Collected data entries:

◆ ◆ ◆ ◆ ◆ ◆ ◆

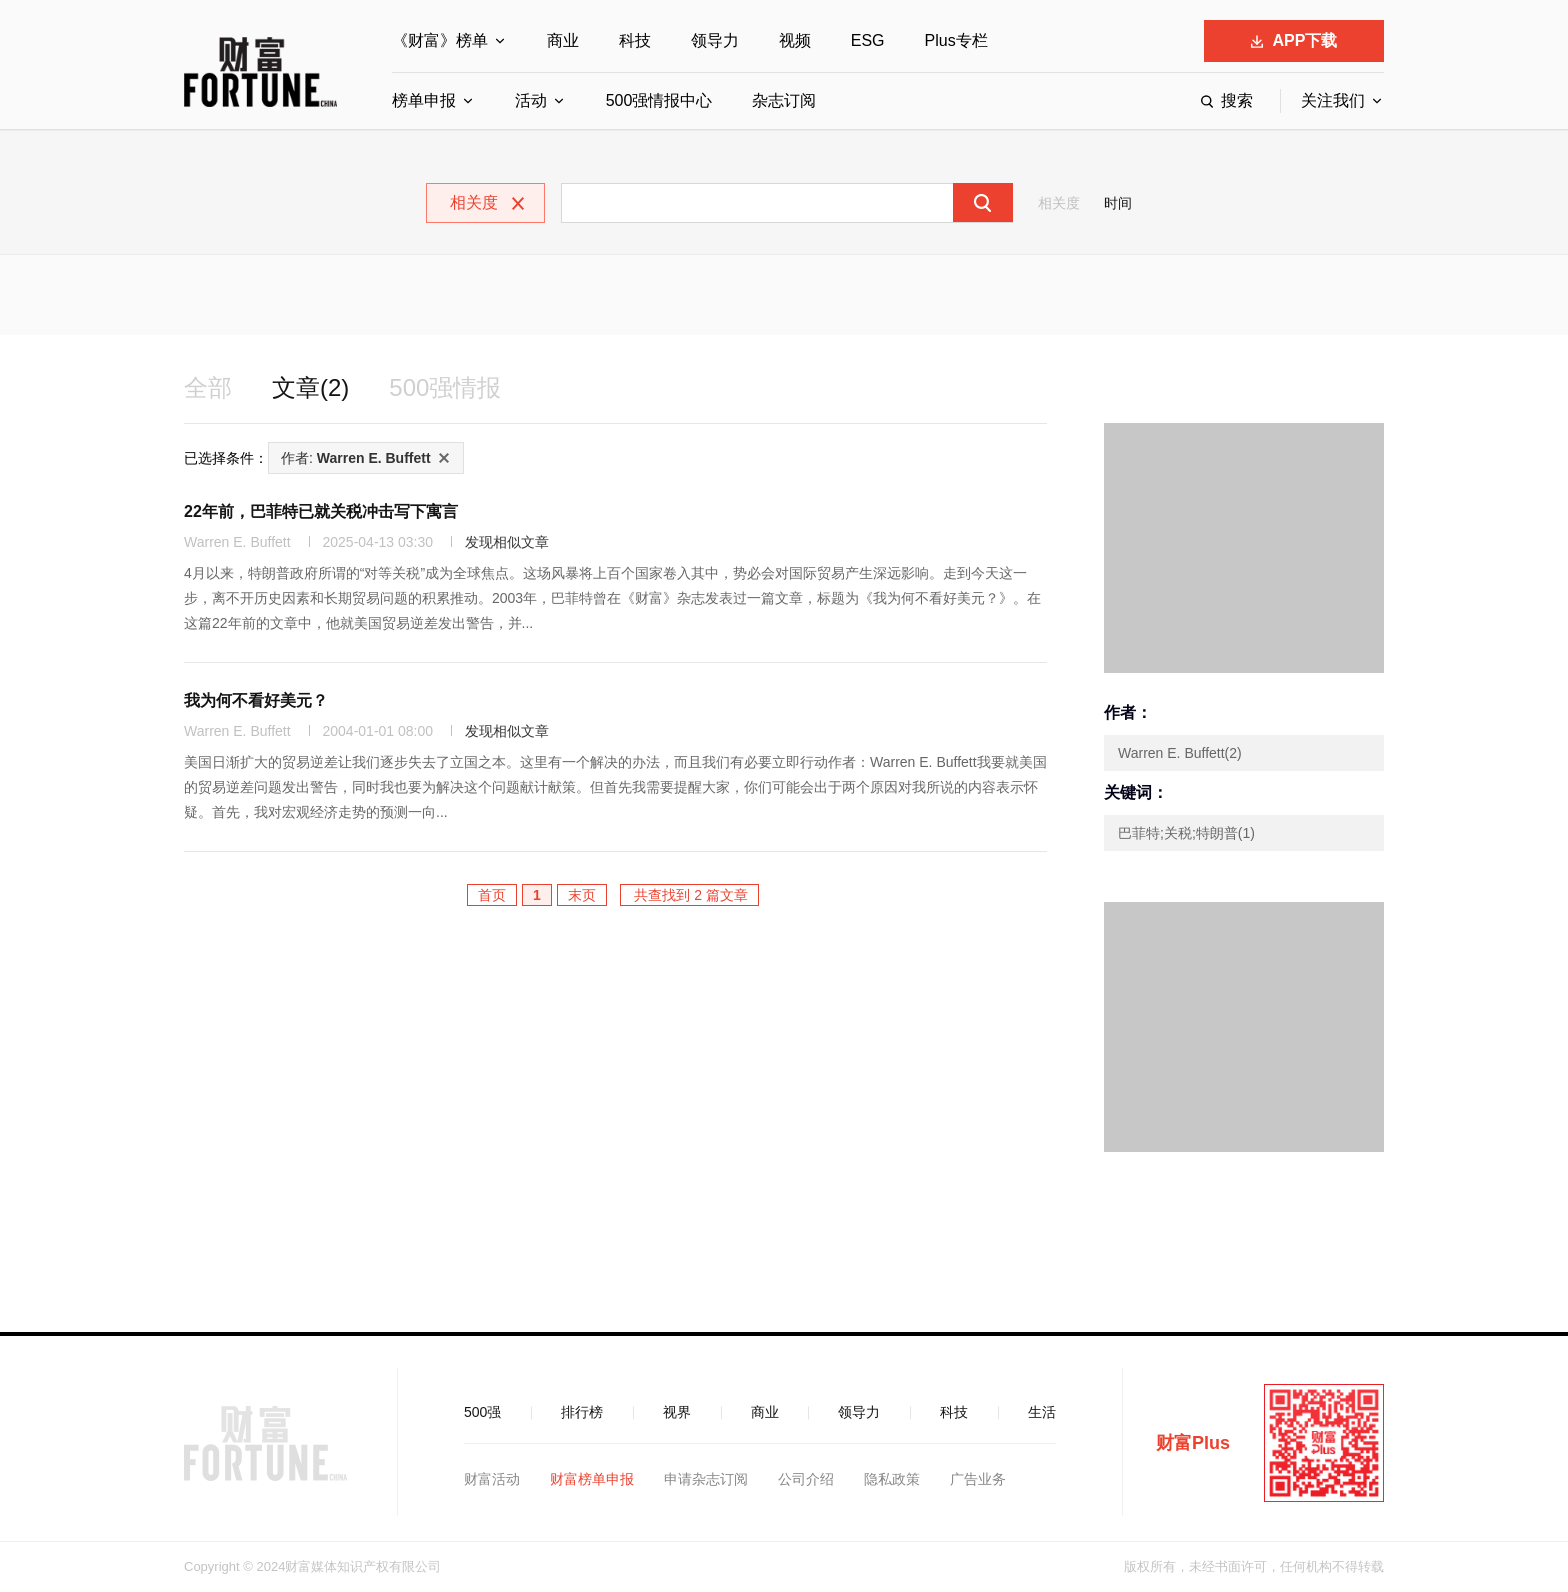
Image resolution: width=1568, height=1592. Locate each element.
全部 (208, 387)
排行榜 (582, 1412)
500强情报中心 (659, 100)
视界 (677, 1412)
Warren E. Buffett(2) (1180, 753)
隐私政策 (892, 1479)
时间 (1118, 203)
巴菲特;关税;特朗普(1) (1186, 833)
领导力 (715, 40)
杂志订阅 (784, 100)
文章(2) (310, 387)
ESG (868, 40)
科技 (635, 40)
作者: (356, 458)
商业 (563, 40)
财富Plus (1193, 1443)
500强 (482, 1412)
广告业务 (978, 1479)
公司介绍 (806, 1479)
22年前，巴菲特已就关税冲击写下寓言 (321, 511)
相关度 (1059, 203)
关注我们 (1333, 100)
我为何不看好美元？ (256, 700)
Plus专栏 (956, 40)
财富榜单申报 (592, 1479)
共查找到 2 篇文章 (689, 895)
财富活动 (492, 1479)
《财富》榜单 (440, 40)
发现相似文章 (507, 542)
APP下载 (1294, 40)
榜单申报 (424, 100)
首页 (492, 895)
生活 (1042, 1412)
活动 (531, 100)
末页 (582, 895)
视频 (795, 40)
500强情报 (445, 387)
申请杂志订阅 (706, 1479)
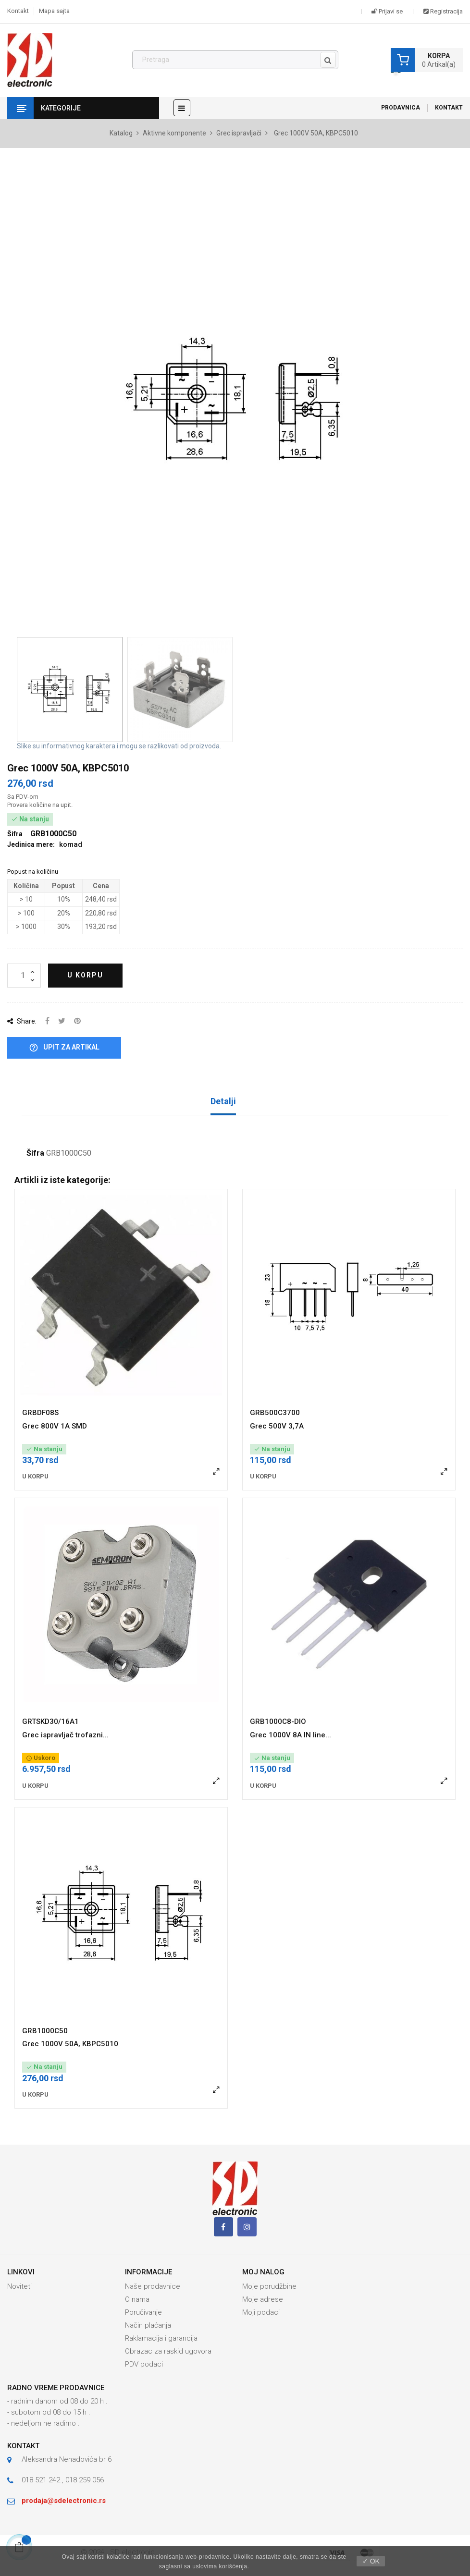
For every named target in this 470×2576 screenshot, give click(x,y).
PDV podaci (144, 2364)
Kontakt (18, 10)
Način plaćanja (148, 2325)
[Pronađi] (235, 60)
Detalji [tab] (223, 1101)
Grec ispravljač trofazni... (65, 1735)
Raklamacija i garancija (161, 2338)
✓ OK (371, 2561)
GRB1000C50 (45, 2031)
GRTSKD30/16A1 (50, 1721)
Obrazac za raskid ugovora (168, 2351)
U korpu (85, 975)
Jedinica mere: (31, 844)
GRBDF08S (40, 1412)
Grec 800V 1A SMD (54, 1426)
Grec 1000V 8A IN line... (290, 1735)
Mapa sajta (54, 10)
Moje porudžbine (269, 2286)
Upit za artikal (64, 1048)
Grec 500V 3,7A (277, 1426)
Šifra (35, 1153)
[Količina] (24, 976)
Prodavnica (400, 107)
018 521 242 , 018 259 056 (63, 2480)
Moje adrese (262, 2299)
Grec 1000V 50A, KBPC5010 (70, 2043)
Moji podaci (261, 2312)
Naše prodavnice (152, 2286)
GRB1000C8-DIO (278, 1721)
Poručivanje (143, 2312)
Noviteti (19, 2286)
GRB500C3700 (275, 1412)
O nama (137, 2299)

◆ ◆ ◆ ◆ ◆ ◆ ◆

## About this exercise
Your reply should hold every line from the data that contains "Grec", copied in full.

## Exercise output
Grec ispravljač trofazni... (65, 1735)
Grec 800V 1A SMD (54, 1426)
Grec 1000V 8A IN line... (290, 1735)
Grec 500V 3,7A (277, 1426)
Grec 1000V 50A, KBPC5010 (70, 2043)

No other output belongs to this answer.